Engineering Escherichia coli for co-production of acetaldehyde and hydrogen from glucose

Biomass is widely accepted as a good alternative to petroleum due to concerns about global warming and energy security. Microbial conversion of renewable resources into fuel molecules and important chemicals has been achieved through efforts in genetic engineering of the biocatalysts. In this work, we demonstrated efficient production of an important bulk chemical in glucose fermentation by recombinant Escherichia coli strains. Escherichia coli K12 strain MG1655 was engineered to co-produce acetaldehyde and hydrogen during glucose fermentation using an exogenous acetyl-CoA reductase (for the conversion of acetyl-CoA to acetaldehyde) and the native formate hydrogen lyase. A putative acetaldehyde dehydrogenase/acetyl-CoA reductase from Salmonella enterica (SeEutE) was cloned, produced at high levels and purified by nickel affinity chromatography. In vitro assays showed that this enzyme had both acetaldehyde dehydrogenase activity (68.07 +/- 1.63 micromol min-1 mg-1) and the desired acetyl-CoA reductase activity (49.23 +/- 2.88 micromol min -1 mg-1).
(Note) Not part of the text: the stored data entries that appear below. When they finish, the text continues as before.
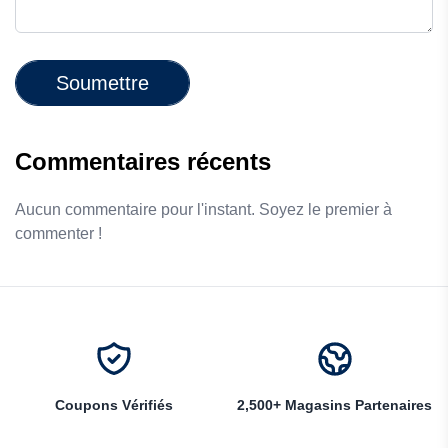
Soumettre
Commentaires récents
Aucun commentaire pour l'instant. Soyez le premier à
commenter !
Coupons Vérifiés
2,500+ Magasins Partenaires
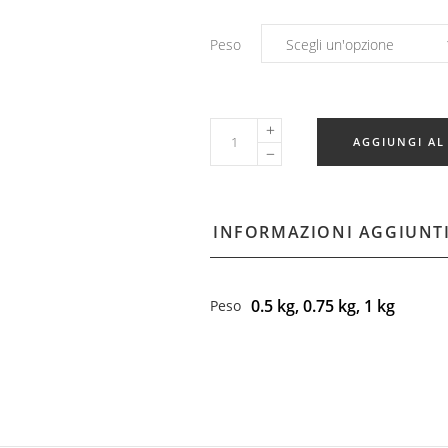
Peso
Torciglione
AGGIUNGI AL
Perugino
quantity
INFORMAZIONI AGGIUNT
0.5 kg, 0.75 kg, 1 kg
Peso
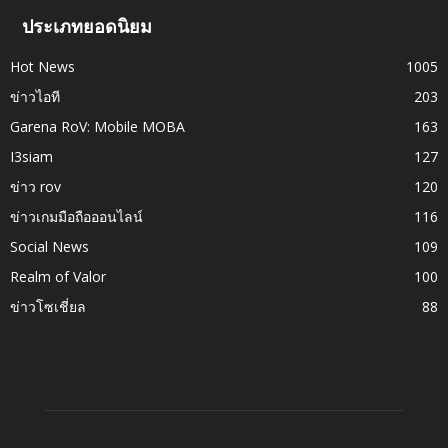
ประเภทยอดนิยม
Hot News
1005
ข่าวไอที
203
Garena RoV: Mobile MOBA
163
I3siam
127
ข่าว rov
120
ข่าวเกมมือถือออนไลน์
116
Social News
109
Realm of Valor
100
ข่าวโซเชี่ยล
88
The eutE gene was engineered into an E. coli mutant lacking native glucose fermentation pathways (DeltaadhE, DeltaackA-pta, Delta ldhA, DeltafrdC). The engineered strain (ZH88) produced of 4.91 +/- 0.29 mM acetaldehyde while consuming 11.05 mM glucose, but also produced 6.44 +/- 0.26 mM ethanol. Studies showed that ethanol was produced by an unknown alcohol dehydrogenase(s) that converted the acetaldehyde produced by SeEutE to ethanol. Allyl alcohol was used to select for mutants with reduced alcohol dehydrogenase activity. Three allyl alcohol-resistant mutants were isolated and all produced more acetaldehyde and less ethanol than ZH88. It was also found that modifying the growth medium by adding 1 g/L yeast extract and lowering the pH to 6.0 further increased the co-production of acetaldehyde and hydrogen. Under optimal conditions, strain ZH136 converted glucose to acetaldehyde and hydrogen in a 1:1 ratio with a specific acetaldehyde production rate of 0.68 +/- 0.20 g·h-1·g -1 dry cell weight, and in 86% of theoretical yield. This specific production rate is the highest reported thus far and is promising for industrial application. The possibility of a more efficient "no-distill" ethanol fermentation based on the co-production of acetaldehyde and hydrogen is discussed.